Task instructions: Leave out the images and repeat every entry below exactly.

Source data:
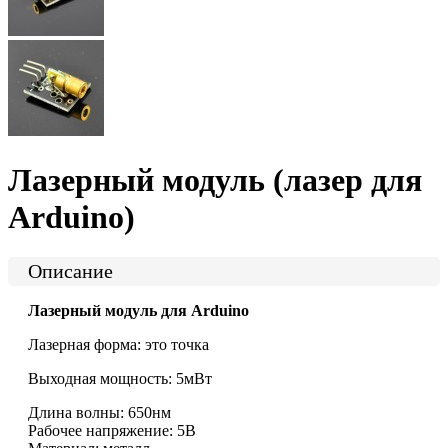
Лазерный модуль (лазер для
Arduino)
Описание
Лазерный модуль для Arduino
Лазерная форма: это точка
Выходная мощность: 5мВт
Длина волны: 650нм
Рабочее напряжение: 5В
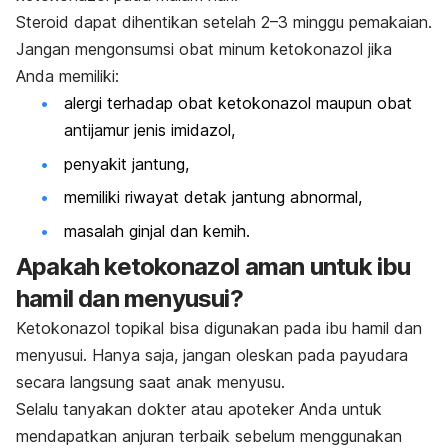
Steroid dapat dihentikan setelah 2–3 minggu pemakaian.
Jangan mengonsumsi obat minum ketokonazol jika
Anda memiliki:
alergi terhadap obat ketokonazol maupun obat
antijamur jenis imidazol,
penyakit jantung,
memiliki riwayat detak jantung abnormal,
masalah ginjal dan kemih.
Apakah ketokonazol aman untuk ibu
hamil dan menyusui?
Ketokonazol topikal bisa digunakan pada ibu hamil dan
menyusui. Hanya saja, jangan oleskan pada payudara
secara langsung saat anak menyusu.
Selalu tanyakan dokter atau apoteker Anda untuk
mendapatkan anjuran terbaik sebelum menggunakan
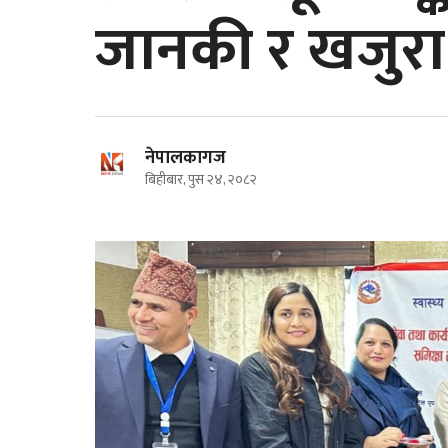
जानकी र खजुरा उ
बाँकेमा चोरी भएका च
नेपालगञ्जमा सघन बजार अनुगमनः म्याद
फेला, सम्बन्धित धनीला
गुज्रेका सामान राखेको पाइएपछि ५०
हजार जरिवाना
नेपालकागज
बिहीबार, पुस २४, २०८२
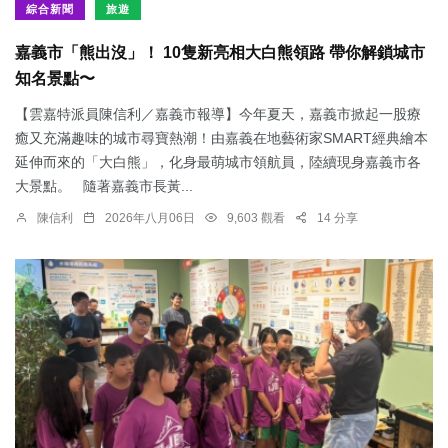
綜合新聞
旅遊
嘉義市「熊出沒」！ 10隻新亮相大白熊領路 帶你解鎖城市
知名景點〜
【雲嘉特派員陳信利／嘉義市報導】今年夏天，嘉義市掀起一股療
癒又充滿趣味的城市尋寶熱潮！由嘉義在地藝術家SMART經典繪本
延伸而來的「大白熊」，化身最萌城市領航員，陸續現身嘉義市各
大景點。 隨著嘉義市長黃...
陳信利
2026年八月06日
9,603 觀看
14 分享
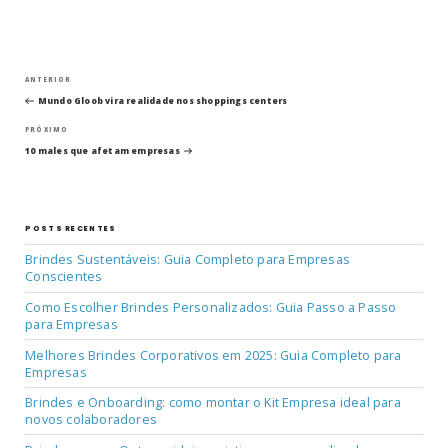
Navegação
Post
ANTERIOR
anterior
Mundo Gloob vira realidade nos shoppings centers
de
Próximo
PRÓXIMO
post
Post
10 males que afetam empresas
POSTS RECENTES
Brindes Sustentáveis: Guia Completo para Empresas
Conscientes
Como Escolher Brindes Personalizados: Guia Passo a Passo
para Empresas
Melhores Brindes Corporativos em 2025: Guia Completo para
Empresas
Brindes e Onboarding: como montar o Kit Empresa ideal para
novos colaboradores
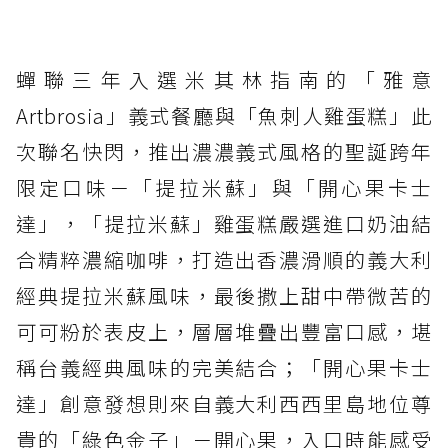
蟬聯三年入選米其林指南的「雅意
Artbrosia」義式餐廳與「魚刺人雞蛋糕」此
次聯名快閃，推出濃濃義式風格的聖誕跨年
限定口味－「提拉米蘇」與「開心果卡士
達」，「提拉米蘇」雞蛋糕嚴選進口奶油結
合精粹濃縮咖啡，打造出香濃滑順的義大利
經典提拉米蘇風味，最後撒上甜中帶微苦的
可可粉於表皮上，層層堆疊出豐富口感，堪
稱台義經典風味的完美結合；「開心果卡士
達」創意發想則來自義大利西西里島地位尊
貴的「綠色金子」－開心果，入口時能感受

Task result:
Лазерный модуль (лазер для
Arduino)
Описание
Лазерный модуль для Arduino
Лазерная форма: это точка
Выходная мощность: 5мВт
Длина волны: 650нм
Рабочее напряжение: 5В
Steroid dapat dihentikan setelah 2–3 minggu pemakaian.
Jangan mengonsumsi obat minum ketokonazol jika
Anda memiliki:
alergi terhadap obat ketokonazol maupun obat
antijamur jenis imidazol,
penyakit jantung,
memiliki riwayat detak jantung abnormal,
masalah ginjal dan kemih.
Apakah ketokonazol aman untuk ibu
hamil dan menyusui?
Ketokonazol topikal bisa digunakan pada ibu hamil dan
menyusui. Hanya saja, jangan oleskan pada payudara
secara langsung saat anak menyusu.
Selalu tanyakan dokter atau apoteker Anda untuk
mendapatkan anjuran terbaik sebelum menggunakan
जानकी र खजुरा उ
बाँकेमा चोरी भएका च
नेपालगञ्जमा सघन बजार अनुगमनः म्याद
फेला, सम्बन्धित धनीला
गुज्रेका सामान राखेको पाइएपछि ५०
हजार जरिवाना
नेपालकागज
बिहीबार, पुस २४, २०८२
綜合新聞
旅遊
嘉義市「熊出沒」！ 10隻新亮相大白熊領路 帶你解鎖城市
知名景點〜
【雲嘉特派員陳信利／嘉義市報導】今年夏天，嘉義市掀起一股療
癒又充滿趣味的城市尋寶熱潮！由嘉義在地藝術家SMART經典繪本
延伸而來的「大白熊」，化身最萌城市領航員，陸續現身嘉義市各
大景點。 隨著嘉義市長黃...
陳信利
2026年八月06日
9,603 觀看
14 分享
Navegação
Post
ANTERIOR
anterior
Mundo Gloob vira realidade nos shoppings centers
de
Próximo
PRÓXIMO
post
Post
10 males que afetam empresas
POSTS RECENTES
Brindes Sustentáveis: Guia Completo para Empresas
Conscientes
Como Escolher Brindes Personalizados: Guia Passo a Passo
para Empresas
Melhores Brindes Corporativos em 2025: Guia Completo para
Empresas
Brindes e Onboarding: como montar o Kit Empresa ideal para
novos colaboradores
蟬聯三年入選米其林指南的「雅意
Artbrosia」義式餐廳與「魚刺人雞蛋糕」此
次聯名快閃，推出濃濃義式風格的聖誕跨年
限定口味－「提拉米蘇」與「開心果卡士
達」，「提拉米蘇」雞蛋糕嚴選進口奶油結
合精粹濃縮咖啡，打造出香濃滑順的義大利
經典提拉米蘇風味，最後撒上甜中帶微苦的
可可粉於表皮上，層層堆疊出豐富口感，堪
稱台義經典風味的完美結合；「開心果卡士
達」創意發想則來自義大利西西里島地位尊
貴的「綠色金子」－開心果，入口時能感受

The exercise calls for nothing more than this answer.